Ajay Verma

 

From Neuroscience to Neurotherapeutics

Ajay Verma

Abstract

Neurological disorders affect nearly one out of every six people in the world today, and the prevalence of neurodegenerative disorders such as Alzheimer’s disease is rising at an alarming rate. Left unchecked, the global burden of neurodegeneration will cripple world economies by the middle of this century. This seminar will share perspectives on the rise of neurodegeneration in our society and will review the most recent scientific insights guiding drug development efforts to slow these disorders. Besides having an incomplete understanding of disease processes, drug development efforts for neurodegenerative disorders have been impeded by poorly translatable animal models, limited drug access to brain cells, the slow progression of disease processes, and the lack of objective biomarkers for measuring disease and treatment effects. Using examples from therapeutic efforts in Alzheimer’s disease, the seminar will also highlight how, in addition to a better understanding of disease processes, innovations are needed for overcoming nervous system drug development hurdles and for improving hypothesis testing in clinical trials. 

 

About the Speaker

Ajay Verma earned his B.S. in zoology from the University of Maryland in 1984. He then completed his M.D. at the Johns Hopkins School of Medicine under a U.S. Army scholarship and his Ph.D. at the Johns Hopkins School of Public Health.

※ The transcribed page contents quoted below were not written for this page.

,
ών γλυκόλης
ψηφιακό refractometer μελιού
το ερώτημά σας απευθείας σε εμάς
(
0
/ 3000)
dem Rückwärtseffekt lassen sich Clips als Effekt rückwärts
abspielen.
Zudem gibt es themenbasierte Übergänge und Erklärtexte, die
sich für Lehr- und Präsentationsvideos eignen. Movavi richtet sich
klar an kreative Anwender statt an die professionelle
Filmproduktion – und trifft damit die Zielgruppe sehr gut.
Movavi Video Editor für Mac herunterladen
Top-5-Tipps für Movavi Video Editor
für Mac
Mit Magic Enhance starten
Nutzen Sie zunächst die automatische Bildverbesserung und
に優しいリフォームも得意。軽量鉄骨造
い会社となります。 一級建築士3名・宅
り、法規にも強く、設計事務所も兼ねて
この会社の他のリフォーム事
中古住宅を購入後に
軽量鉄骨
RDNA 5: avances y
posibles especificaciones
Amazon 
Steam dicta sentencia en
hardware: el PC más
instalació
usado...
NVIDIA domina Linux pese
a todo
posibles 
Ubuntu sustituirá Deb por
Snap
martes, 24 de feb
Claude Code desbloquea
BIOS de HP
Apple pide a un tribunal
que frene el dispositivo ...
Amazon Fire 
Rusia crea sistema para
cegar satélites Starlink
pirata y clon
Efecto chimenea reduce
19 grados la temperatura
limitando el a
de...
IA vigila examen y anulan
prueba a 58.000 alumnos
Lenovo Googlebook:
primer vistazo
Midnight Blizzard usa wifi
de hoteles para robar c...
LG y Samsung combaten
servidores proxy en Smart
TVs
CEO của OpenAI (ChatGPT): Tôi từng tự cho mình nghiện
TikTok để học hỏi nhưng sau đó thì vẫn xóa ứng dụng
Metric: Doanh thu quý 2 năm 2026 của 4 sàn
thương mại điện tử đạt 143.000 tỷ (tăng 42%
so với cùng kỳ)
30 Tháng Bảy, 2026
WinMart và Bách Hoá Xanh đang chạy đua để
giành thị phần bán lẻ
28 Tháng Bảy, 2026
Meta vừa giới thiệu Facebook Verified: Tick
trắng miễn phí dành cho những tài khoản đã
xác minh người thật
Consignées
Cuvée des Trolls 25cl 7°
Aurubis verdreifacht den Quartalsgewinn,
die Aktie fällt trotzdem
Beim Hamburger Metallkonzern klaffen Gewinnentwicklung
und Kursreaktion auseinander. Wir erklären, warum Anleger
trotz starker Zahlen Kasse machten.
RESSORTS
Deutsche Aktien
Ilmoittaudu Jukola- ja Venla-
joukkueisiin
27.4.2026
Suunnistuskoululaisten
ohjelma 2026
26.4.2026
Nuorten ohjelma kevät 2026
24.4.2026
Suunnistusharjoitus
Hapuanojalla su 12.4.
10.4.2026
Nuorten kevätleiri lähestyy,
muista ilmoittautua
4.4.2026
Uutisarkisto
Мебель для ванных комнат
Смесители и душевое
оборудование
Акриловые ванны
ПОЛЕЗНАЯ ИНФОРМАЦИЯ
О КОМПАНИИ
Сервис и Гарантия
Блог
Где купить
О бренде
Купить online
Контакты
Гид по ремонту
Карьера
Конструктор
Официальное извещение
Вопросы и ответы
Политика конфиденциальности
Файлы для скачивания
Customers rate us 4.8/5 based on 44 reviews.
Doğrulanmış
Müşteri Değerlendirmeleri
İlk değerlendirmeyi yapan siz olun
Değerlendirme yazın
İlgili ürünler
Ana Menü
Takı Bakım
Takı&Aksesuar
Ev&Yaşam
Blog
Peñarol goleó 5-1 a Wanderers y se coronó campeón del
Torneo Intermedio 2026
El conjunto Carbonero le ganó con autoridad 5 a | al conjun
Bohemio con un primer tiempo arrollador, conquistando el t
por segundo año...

During his graduate research in the laboratory of Solomon Snyder, he studied neuronal intracellular calcium biology and synaptic signaling. Verma completed his residency in neurology at the Walter Reed Army Medical Center in Washington, D.C., in 1995 and then joined the faculty of the Uniformed Services University of the Health Sciences. Over the next decade, he continued caring for patients as an Army neurologist while also conducting basic research in metabolic signaling abnormalities involved in brain injury and neoplasia. Verma left the U.S. Army as a Lt. Colonel in 2006 to pursue a career in biopharma. He has since worked at Merck, Novartis and Biogen, and is currently the chief medical officer at United Neuroscience. Verma's biopharma career has focused on developing therapies for neurological disorders and developing innovations for improving the neuroscience drug development process.